Neurobiology of Disease
TRPM2 Affects Survival by Regulating NMDA Receptor Expression
Ishraq Alim, Lucy Teves, Rongwen Li, Yasuo Mori, and Michael Tymianski
(see pages 17264–17277)
Ischemia causes a rapid increase in extracellular glutamate, which activates NMDA receptors (NMDARs), leading to excessive calcium influx and excitotoxic neuronal death. Two members of the transient receptor potential melastatin (TRPM) family of cation channels, TRPM7 and TRPM2, are activated by reactive oxygen species (ROS) during postischemic reperfusion and are thought to contribute to calcium influx and neuron death. Alim et al. used TRPM2-null mice to elucidate the role of this channel.
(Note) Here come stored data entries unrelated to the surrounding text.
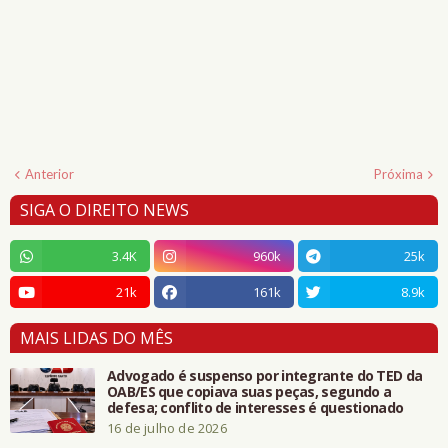
Anterior
Próxima
SIGA O DIREITO NEWS
3.4K
960k
25k
21k
161k
8.9k
MAIS LIDAS DO MÊS
Advogado é suspenso por integrante do TED da
OAB/ES que copiava suas peças, segundo a
defesa; conflito de interesses é questionado
16 de julho de 2026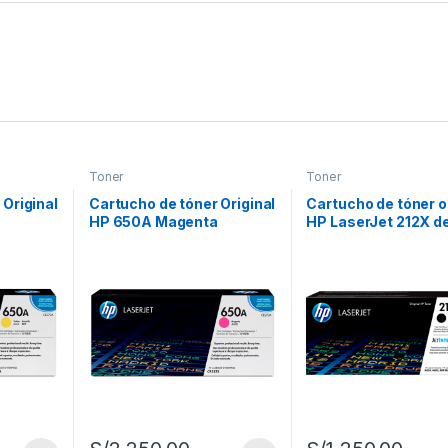
Toner
Toner
 Original
Cartucho de tóner Original
Cartucho de tóner o
HP 650A Magenta
HP LaserJet 212X de
(CE273A)
rendimiento, negro
(W2120X)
As predicted, the extent of neuronal damage caused by transient ischemia and reperfusion was smaller in TRPM2-null mice than in controls. Unexpectedly, however, neuronal excitability was increased by the ROS H2O2 in TRPM2-null, but not wild-type mice. Increased excitability normally increases susceptibility to excitotoxic death, but this was counteracted in TRPM2-null mice by reduced expression of the death-promoting, extrasynaptic NMDAR subunit GluN2B and increased expression of the survival-promoting, synaptic NMDAR subunit GluN2A. Accordingly, GluN2A antagonist reversed the effects of TRPM2 knockout on neuronal excitability and survival after exposure to H2O2 or oxygen–glucose deprivation, and GluN2B antagonist increased survival of wild-type neurons.